* _WHAT IS EXPECTED_:
Among the entries below, one line contains "RESOURCES OFFICER" and another contains "devastated about his results enough to feel". Transcribe those two lines and every line between them, exactly.

*** MATERIAL SHOWN ***

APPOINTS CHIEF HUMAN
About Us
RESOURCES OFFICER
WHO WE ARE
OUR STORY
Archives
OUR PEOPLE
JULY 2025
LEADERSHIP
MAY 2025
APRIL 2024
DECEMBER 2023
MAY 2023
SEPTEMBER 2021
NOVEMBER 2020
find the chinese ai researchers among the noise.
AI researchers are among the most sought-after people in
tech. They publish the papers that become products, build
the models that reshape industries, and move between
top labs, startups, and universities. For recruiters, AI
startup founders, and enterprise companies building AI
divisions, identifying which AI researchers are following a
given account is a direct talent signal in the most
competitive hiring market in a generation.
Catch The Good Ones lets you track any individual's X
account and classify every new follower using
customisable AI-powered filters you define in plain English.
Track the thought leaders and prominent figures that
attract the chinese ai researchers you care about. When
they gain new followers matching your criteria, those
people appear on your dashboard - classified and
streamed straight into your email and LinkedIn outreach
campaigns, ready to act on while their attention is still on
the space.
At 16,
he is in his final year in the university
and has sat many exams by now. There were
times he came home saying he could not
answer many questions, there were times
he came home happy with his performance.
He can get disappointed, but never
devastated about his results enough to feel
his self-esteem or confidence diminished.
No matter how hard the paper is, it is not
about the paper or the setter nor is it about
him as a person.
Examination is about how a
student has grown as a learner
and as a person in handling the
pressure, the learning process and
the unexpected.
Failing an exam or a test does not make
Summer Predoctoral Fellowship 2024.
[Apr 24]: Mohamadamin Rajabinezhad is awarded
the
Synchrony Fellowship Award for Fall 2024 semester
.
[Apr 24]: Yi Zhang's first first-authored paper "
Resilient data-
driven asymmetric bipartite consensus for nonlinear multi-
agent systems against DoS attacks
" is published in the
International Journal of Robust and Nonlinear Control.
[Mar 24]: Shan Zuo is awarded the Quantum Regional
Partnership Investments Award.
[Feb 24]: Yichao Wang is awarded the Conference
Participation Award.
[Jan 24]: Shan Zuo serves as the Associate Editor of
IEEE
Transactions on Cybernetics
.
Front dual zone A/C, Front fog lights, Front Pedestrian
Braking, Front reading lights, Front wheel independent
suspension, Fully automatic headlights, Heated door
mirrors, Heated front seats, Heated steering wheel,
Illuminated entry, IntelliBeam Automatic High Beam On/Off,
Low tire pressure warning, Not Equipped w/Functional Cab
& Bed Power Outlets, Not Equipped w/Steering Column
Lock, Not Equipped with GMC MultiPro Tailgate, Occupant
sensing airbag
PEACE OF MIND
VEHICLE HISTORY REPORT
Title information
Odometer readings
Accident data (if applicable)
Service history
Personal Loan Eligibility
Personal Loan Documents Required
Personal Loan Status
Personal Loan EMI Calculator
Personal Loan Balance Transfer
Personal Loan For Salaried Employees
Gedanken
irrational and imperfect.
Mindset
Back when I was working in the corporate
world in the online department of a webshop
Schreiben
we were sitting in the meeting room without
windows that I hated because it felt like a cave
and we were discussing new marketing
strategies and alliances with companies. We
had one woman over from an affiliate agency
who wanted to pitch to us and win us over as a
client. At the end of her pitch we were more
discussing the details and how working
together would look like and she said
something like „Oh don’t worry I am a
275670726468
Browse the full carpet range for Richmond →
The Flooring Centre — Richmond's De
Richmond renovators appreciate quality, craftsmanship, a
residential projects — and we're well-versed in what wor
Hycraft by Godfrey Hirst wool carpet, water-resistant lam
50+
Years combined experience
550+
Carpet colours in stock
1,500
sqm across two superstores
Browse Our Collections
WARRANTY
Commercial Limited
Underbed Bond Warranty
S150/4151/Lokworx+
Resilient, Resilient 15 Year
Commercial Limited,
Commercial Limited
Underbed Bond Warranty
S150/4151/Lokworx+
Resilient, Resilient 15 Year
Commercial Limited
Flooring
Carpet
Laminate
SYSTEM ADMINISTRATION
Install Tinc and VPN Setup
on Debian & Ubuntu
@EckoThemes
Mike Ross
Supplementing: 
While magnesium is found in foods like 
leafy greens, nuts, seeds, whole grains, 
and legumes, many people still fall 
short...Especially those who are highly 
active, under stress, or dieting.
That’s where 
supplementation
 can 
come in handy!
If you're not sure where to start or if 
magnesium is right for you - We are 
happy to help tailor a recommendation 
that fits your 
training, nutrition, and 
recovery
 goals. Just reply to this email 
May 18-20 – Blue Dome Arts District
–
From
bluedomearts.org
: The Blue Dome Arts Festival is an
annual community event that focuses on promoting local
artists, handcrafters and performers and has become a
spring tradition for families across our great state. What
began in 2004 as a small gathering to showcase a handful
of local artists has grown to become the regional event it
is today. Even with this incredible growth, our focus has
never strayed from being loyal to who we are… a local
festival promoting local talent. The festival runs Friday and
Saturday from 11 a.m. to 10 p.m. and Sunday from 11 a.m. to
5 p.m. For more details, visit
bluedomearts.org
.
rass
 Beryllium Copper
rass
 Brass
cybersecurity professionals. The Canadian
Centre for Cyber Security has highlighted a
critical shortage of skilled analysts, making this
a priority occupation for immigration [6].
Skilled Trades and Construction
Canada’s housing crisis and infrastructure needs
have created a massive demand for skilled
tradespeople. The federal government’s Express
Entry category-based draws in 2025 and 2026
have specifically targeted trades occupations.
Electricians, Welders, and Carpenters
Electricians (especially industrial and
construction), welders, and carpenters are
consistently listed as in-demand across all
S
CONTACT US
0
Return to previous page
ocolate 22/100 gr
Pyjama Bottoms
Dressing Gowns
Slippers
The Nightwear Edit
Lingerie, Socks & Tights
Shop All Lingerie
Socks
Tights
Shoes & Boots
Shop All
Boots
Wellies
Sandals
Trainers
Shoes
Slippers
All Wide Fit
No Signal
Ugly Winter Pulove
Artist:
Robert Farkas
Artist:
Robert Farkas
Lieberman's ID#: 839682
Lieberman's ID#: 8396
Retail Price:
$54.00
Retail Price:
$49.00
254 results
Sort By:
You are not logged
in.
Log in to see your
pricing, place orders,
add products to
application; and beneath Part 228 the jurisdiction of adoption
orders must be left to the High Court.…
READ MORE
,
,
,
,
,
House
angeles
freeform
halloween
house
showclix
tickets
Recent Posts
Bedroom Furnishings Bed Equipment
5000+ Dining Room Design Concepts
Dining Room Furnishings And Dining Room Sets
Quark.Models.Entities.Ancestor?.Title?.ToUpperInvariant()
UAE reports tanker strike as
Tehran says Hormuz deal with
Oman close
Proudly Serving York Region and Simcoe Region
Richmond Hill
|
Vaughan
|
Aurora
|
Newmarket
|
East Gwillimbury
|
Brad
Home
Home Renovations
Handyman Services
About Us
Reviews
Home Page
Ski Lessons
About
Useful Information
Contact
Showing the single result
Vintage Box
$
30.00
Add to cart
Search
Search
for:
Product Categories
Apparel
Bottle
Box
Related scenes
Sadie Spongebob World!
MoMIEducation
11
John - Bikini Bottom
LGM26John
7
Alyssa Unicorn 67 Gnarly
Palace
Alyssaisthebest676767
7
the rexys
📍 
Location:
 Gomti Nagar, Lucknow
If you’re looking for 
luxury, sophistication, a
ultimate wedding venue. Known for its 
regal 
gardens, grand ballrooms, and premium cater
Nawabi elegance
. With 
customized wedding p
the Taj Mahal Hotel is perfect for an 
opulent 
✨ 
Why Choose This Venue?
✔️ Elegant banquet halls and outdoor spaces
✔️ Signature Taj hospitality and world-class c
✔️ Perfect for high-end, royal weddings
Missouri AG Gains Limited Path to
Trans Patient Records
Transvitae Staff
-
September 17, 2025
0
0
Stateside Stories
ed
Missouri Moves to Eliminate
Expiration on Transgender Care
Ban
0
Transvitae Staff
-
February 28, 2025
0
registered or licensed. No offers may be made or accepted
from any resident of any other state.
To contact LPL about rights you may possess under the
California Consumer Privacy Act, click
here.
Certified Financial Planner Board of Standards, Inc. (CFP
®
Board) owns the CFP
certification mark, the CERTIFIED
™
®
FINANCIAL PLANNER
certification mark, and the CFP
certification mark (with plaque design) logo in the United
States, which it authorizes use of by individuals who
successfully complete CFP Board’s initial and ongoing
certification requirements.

*** End of MATERIAL SHOWN ***

* _YOUR SOLUTION_:
RESOURCES OFFICER
WHO WE ARE
OUR STORY
Archives
OUR PEOPLE
JULY 2025
LEADERSHIP
MAY 2025
APRIL 2024
DECEMBER 2023
MAY 2023
SEPTEMBER 2021
NOVEMBER 2020
find the chinese ai researchers among the noise.
AI researchers are among the most sought-after people in
tech. They publish the papers that become products, build
the models that reshape industries, and move between
top labs, startups, and universities. For recruiters, AI
startup founders, and enterprise companies building AI
divisions, identifying which AI researchers are following a
given account is a direct talent signal in the most
competitive hiring market in a generation.
Catch The Good Ones lets you track any individual's X
account and classify every new follower using
customisable AI-powered filters you define in plain English.
Track the thought leaders and prominent figures that
attract the chinese ai researchers you care about. When
they gain new followers matching your criteria, those
people appear on your dashboard - classified and
streamed straight into your email and LinkedIn outreach
campaigns, ready to act on while their attention is still on
the space.
At 16,
he is in his final year in the university
and has sat many exams by now. There were
times he came home saying he could not
answer many questions, there were times
he came home happy with his performance.
He can get disappointed, but never
devastated about his results enough to feel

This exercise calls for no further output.